Action item: Using the data below, print exactly the line with "per maggiori informazioni", the line with "Netzwerk elektronische Zahlungen", and every line between them, but none of the pictures.

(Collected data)

┄┄┄┄┄┄┄┄┄┄┄┄┄┄┄┄┄┄┄┄

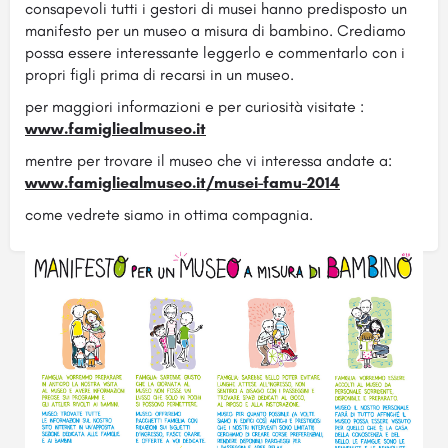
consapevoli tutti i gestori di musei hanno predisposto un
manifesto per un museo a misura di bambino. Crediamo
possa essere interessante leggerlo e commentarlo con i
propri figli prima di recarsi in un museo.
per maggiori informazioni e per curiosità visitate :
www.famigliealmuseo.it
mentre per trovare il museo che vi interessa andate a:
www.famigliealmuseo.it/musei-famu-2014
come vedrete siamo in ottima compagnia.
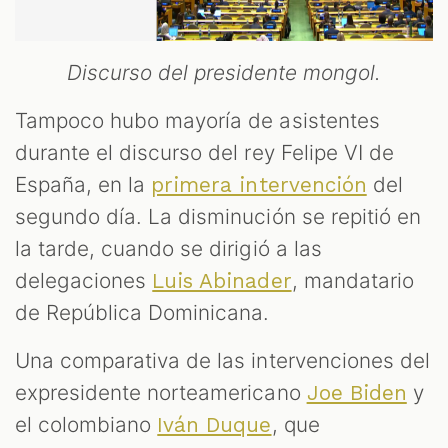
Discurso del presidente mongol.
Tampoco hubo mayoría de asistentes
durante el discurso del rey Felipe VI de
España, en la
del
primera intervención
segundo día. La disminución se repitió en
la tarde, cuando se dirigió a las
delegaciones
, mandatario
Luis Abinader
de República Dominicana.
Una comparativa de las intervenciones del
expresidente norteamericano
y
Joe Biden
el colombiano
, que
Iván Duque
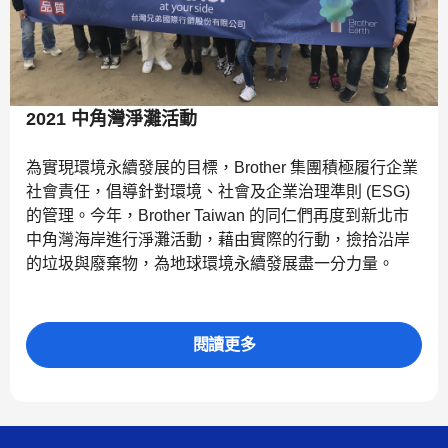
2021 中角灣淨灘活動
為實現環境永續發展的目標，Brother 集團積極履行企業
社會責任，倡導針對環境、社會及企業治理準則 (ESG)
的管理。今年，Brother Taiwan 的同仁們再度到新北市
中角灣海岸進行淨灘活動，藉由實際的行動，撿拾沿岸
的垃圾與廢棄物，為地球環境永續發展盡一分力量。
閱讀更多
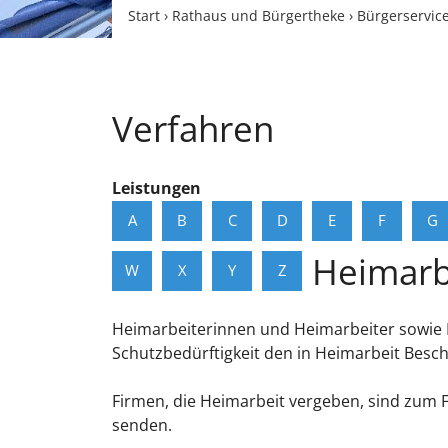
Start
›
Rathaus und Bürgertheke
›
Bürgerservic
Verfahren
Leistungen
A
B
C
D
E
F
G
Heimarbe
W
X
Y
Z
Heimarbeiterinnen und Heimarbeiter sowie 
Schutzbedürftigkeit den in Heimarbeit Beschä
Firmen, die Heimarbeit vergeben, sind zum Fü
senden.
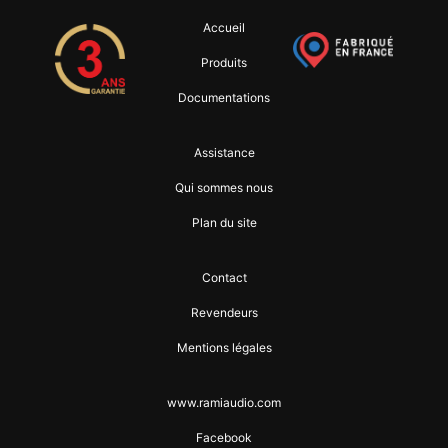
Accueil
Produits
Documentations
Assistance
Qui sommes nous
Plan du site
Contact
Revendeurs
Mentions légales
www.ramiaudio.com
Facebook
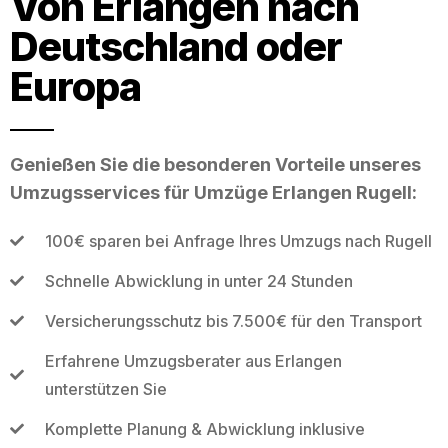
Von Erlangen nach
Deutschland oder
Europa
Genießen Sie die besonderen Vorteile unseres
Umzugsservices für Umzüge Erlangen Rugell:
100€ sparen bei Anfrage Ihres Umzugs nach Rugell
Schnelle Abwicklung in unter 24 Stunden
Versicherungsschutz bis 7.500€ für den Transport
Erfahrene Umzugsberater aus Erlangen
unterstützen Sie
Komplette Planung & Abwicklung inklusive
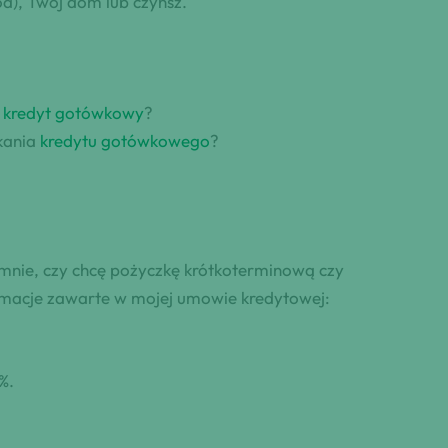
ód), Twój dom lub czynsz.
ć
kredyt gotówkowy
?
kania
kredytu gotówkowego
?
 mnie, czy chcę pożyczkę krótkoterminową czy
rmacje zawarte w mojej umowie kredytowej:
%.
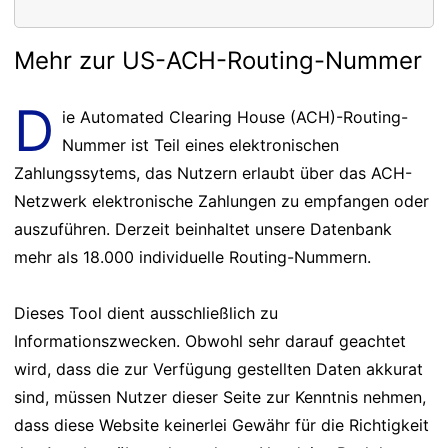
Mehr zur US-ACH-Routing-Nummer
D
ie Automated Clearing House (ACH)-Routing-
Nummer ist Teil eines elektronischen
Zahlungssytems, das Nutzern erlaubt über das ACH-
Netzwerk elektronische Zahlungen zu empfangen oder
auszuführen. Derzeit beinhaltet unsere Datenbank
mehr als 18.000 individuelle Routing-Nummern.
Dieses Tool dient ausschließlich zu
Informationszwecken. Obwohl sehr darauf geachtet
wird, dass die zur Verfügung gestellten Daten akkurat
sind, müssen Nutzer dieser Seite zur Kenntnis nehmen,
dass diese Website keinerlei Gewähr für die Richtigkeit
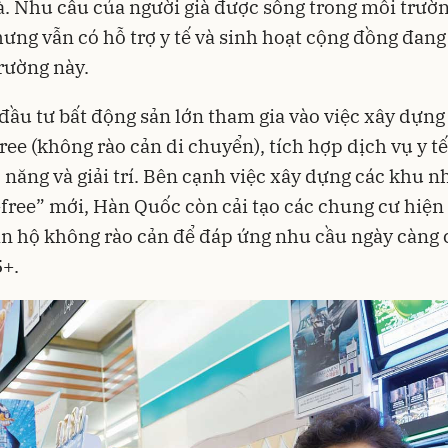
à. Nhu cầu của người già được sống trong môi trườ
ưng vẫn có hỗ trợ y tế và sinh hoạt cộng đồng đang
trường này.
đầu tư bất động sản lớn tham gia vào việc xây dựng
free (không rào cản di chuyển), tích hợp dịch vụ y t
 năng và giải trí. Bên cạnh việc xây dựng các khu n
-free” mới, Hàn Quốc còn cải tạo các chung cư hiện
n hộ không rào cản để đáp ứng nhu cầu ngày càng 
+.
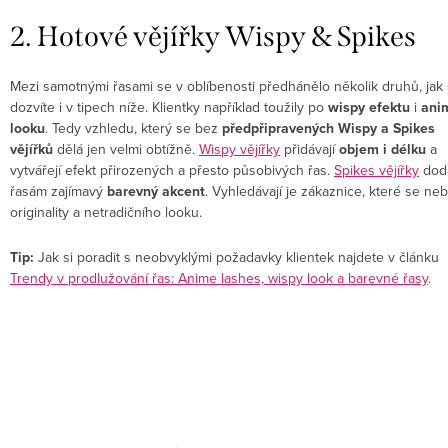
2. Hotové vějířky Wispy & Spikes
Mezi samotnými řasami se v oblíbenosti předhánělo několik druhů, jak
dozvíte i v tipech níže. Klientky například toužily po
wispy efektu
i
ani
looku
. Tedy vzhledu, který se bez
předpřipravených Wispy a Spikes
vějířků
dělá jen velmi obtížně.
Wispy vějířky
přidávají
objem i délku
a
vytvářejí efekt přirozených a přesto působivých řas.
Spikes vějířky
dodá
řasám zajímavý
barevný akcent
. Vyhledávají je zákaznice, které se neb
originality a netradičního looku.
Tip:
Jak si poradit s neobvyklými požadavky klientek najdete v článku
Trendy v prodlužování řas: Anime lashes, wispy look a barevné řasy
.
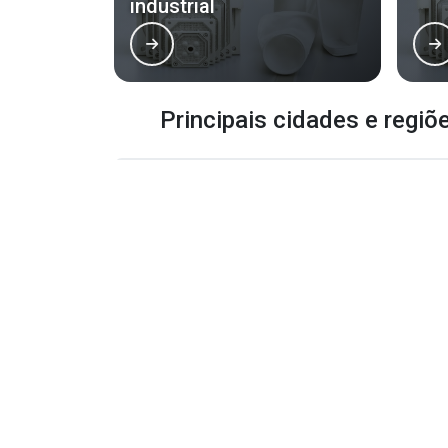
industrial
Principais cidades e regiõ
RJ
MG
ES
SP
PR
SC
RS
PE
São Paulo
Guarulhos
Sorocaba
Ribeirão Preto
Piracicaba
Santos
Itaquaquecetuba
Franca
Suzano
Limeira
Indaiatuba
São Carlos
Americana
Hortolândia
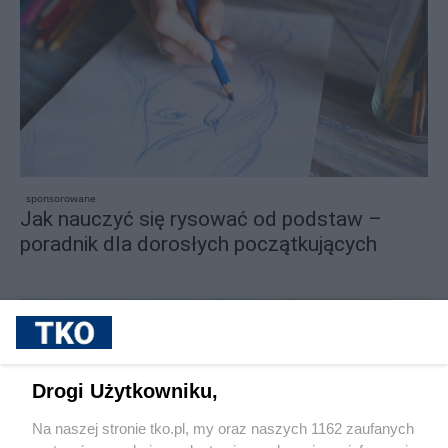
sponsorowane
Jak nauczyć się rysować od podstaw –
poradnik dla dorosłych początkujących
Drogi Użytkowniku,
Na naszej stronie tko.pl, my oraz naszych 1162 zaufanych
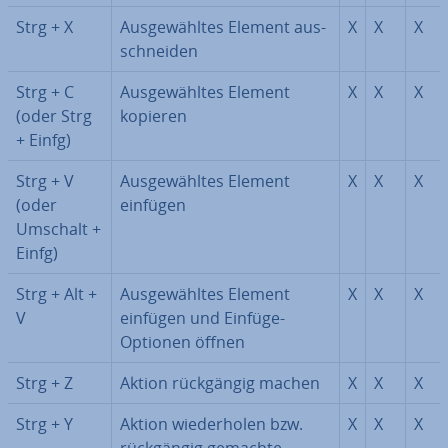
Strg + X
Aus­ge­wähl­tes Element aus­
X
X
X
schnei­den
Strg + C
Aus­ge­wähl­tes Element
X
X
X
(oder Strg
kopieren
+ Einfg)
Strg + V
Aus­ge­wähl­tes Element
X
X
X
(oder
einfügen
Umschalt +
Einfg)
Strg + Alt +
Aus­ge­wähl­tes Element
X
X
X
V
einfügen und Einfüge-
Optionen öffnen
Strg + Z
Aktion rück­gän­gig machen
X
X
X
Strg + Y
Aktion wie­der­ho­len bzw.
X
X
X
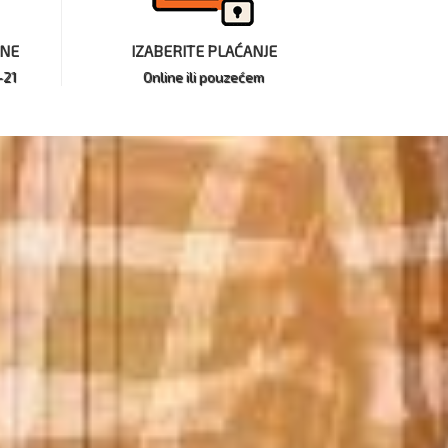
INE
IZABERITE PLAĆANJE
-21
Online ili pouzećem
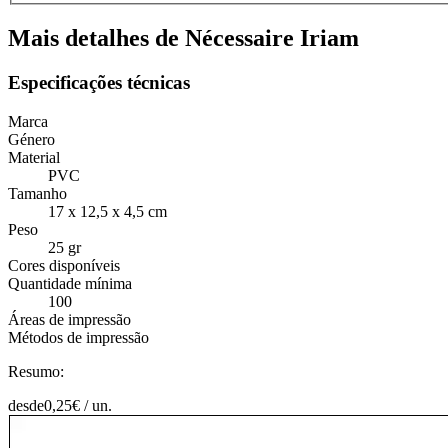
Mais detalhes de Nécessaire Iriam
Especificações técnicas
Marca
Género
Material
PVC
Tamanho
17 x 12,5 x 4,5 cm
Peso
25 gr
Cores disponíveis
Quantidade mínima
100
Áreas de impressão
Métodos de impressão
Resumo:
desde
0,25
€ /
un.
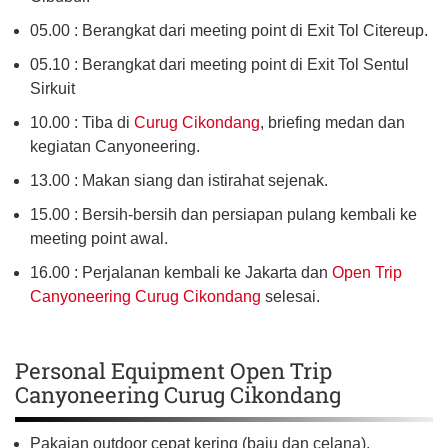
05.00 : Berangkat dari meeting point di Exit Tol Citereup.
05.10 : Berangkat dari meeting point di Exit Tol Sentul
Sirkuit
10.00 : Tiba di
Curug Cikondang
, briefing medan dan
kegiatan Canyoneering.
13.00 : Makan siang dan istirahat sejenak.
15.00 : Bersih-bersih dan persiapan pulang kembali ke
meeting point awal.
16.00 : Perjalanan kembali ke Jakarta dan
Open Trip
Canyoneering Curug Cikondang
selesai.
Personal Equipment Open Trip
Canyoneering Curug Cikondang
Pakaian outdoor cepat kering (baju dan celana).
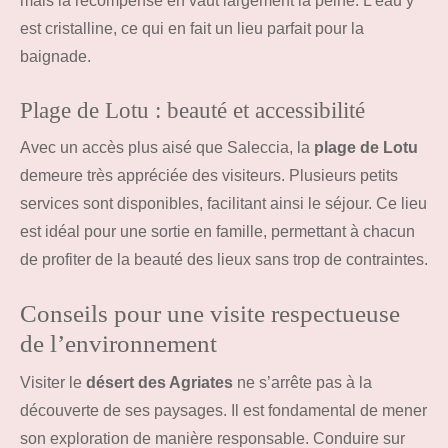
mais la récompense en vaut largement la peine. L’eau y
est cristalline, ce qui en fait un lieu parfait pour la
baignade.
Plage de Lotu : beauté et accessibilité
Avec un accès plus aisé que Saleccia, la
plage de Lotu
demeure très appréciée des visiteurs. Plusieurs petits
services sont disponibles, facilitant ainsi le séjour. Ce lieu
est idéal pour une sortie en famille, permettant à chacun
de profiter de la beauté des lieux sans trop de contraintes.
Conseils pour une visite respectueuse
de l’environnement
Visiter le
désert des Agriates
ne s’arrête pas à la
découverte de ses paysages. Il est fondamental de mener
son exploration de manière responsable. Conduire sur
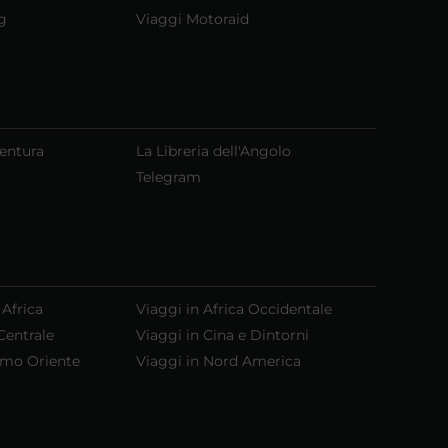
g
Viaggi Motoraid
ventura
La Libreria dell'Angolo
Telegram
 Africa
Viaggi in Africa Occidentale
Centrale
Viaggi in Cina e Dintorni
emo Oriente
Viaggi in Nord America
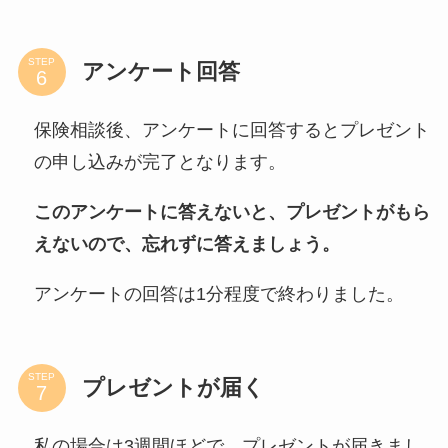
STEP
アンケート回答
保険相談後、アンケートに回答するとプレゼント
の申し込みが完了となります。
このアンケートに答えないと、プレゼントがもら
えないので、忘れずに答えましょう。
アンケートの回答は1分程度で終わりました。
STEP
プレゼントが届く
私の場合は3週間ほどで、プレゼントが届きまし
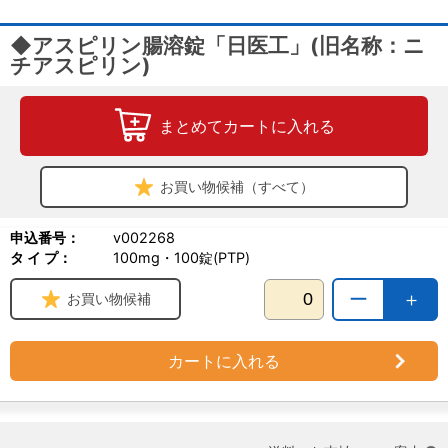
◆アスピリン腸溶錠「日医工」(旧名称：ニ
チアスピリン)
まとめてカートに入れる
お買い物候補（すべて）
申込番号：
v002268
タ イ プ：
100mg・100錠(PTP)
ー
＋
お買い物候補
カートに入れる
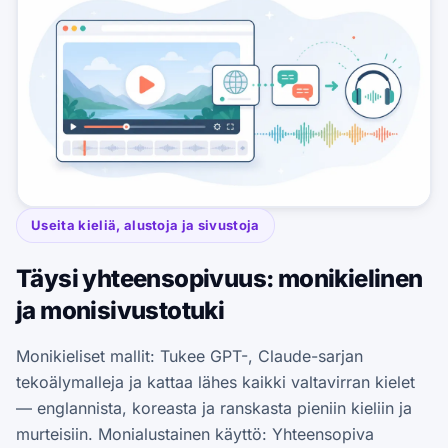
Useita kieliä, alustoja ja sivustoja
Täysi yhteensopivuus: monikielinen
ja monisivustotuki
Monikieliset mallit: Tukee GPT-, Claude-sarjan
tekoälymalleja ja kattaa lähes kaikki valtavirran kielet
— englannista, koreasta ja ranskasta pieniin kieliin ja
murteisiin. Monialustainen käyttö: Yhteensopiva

┄┄┄┄┄┄┄┄┄┄┄┄┄┄┄┄┄┄┄┄

Answer box:
per maggiori informazioni e per curiosità visitate :
www.famigliealmuseo.it
mentre per trovare il museo che vi interessa andate a:
www.famigliealmuseo.it/musei-famu-2014
come vedrete siamo in ottima compagnia.
Discurso del presidente mongol.
Tampoco hubo mayoría de asistentes
durante el discurso del rey Felipe VI de
España, en la
del
primera intervención
segundo día. La disminución se repitió en
la tarde, cuando se dirigió a las
delegaciones
, mandatario
Luis Abinader
de República Dominicana.
Una comparativa de las intervenciones del
expresidente norteamericano
y
Joe Biden
el colombiano
, que
Iván Duque
2021 中角灣淨灘活動
為實現環境永續發展的目標，Brother 集團積極履行企業
社會責任，倡導針對環境、社會及企業治理準則 (ESG)
的管理。今年，Brother Taiwan 的同仁們再度到新北市
中角灣海岸進行淨灘活動，藉由實際的行動，撿拾沿岸
的垃圾與廢棄物，為地球環境永續發展盡一分力量。
閱讀更多
Start
›
Rathaus und Bürgertheke
›
Bürgerservic
Verfahren
Leistungen
A
B
C
D
E
F
G
Heimarbe
W
X
Y
Z
Heimarbeiterinnen und Heimarbeiter sowie 
Schutzbedürftigkeit den in Heimarbeit Beschä
Firmen, die Heimarbeit vergeben, sind zum Fü
senden.
Accueil
Produits
Documentations
Assistance
Qui sommes nous
Plan du site
Contact
Revendeurs
Mentions légales
www.ramiaudio.com
Facebook
Von Erlangen nach
Deutschland oder
Europa
Genießen Sie die besonderen Vorteile unseres
Umzugsservices für Umzüge Erlangen Rugell:
100€ sparen bei Anfrage Ihres Umzugs nach Rugell
Schnelle Abwicklung in unter 24 Stunden
Versicherungsschutz bis 7.500€ für den Transport
Erfahrene Umzugsberater aus Erlangen
unterstützen Sie
Komplette Planung & Abwicklung inklusive
ód), Twój dom lub czynsz.
ć
kredyt gotówkowy
?
kania
kredytu gotówkowego
?
 mnie, czy chcę pożyczkę krótkoterminową czy
rmacje zawarte w mojej umowie kredytowej:
%.
Mehr zur US-ACH-Routing-Nummer
D
ie Automated Clearing House (ACH)-Routing-
Nummer ist Teil eines elektronischen
Zahlungssytems, das Nutzern erlaubt über das ACH-
Netzwerk elektronische Zahlungen zu empfangen oder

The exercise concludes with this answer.